A Critical Appraisal of Carbon Monoxide Uptake Measurements for the Follow-up of Experimental Respiratory Diseases in the Laboratory Mouse

Abstract

Adaptation of double-chamber plethysmography to the laboratory mouse was recently proven to yield  stable and reliable pulmonary function values. This approach to investigation of the respiratory function  in mice owes its success to its decisive advantages in terms of non-invasiveness, practical implementation  and generation of quantitative flow/volume measurements and undisputed airway resistance calculation.  When implemented to screen the resistance/susceptibility patterns to pathogens displayed by a panel of  mouse inbred strains, the resistance value obtained was indeed able to detect tracheobronchic inflammation  and to quantify its severity. However, extension of the pathological process to the most distal parts of the  respiratory system did not result in further alteration of resistance, suggesting that its value reflects constraints  acting on airflow in the airways rather than pathologic processes located in the more distal parts of  the lungs.
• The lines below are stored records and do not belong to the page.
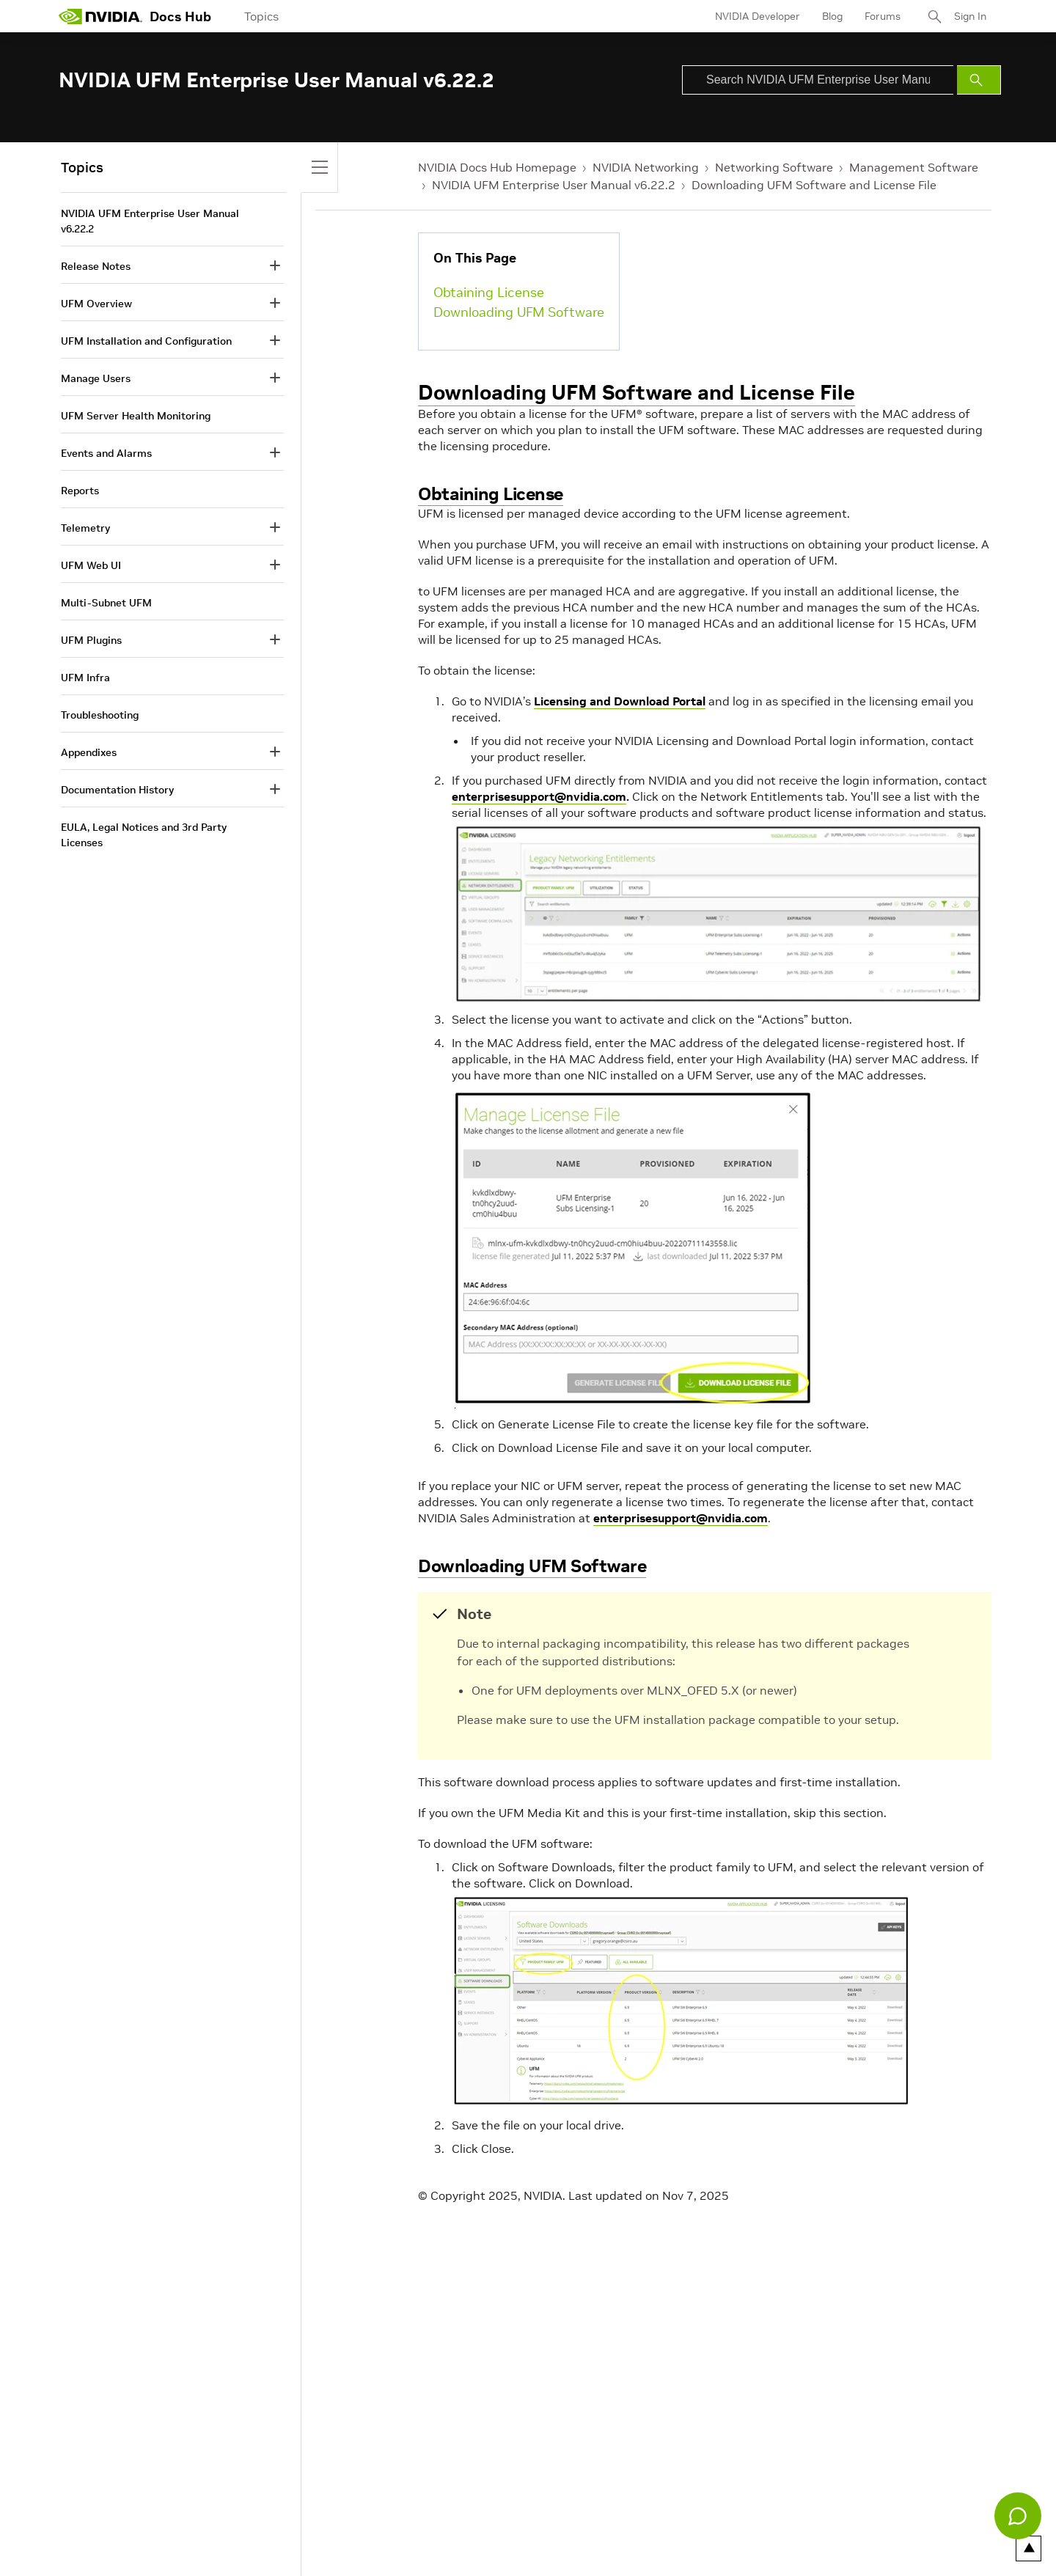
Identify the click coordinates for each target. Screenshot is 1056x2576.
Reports (80, 490)
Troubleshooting (100, 715)
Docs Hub (180, 16)
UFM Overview (96, 303)
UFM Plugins (91, 640)
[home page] (100, 16)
In this context, we hypothesized that a more exhaustive functional picture could be obtained, still  non-invasively, by combining double-chamber plethysmography with carbon monoxide (CO) uptake measurements.  The feasibility of CO-uptake measurements in mice was demonstrated and the conditions under  which reproducibility can be maximized were defined. Differences linked to strain, somatic growth, and  sex were examined and discussed, and reference values in growing male and female conscious and healthy  BALB/cBy, SJL/J, C57BL/6, C3H/HeN, DBA/2 and 129/Sv mice were given. Finally, double-chamber  plethysmography and CO-uptake values were proven to be exquisitely complementary in assessing and  dissecting the functional impact of Sendai virus pneumonia in the laboratory mouse.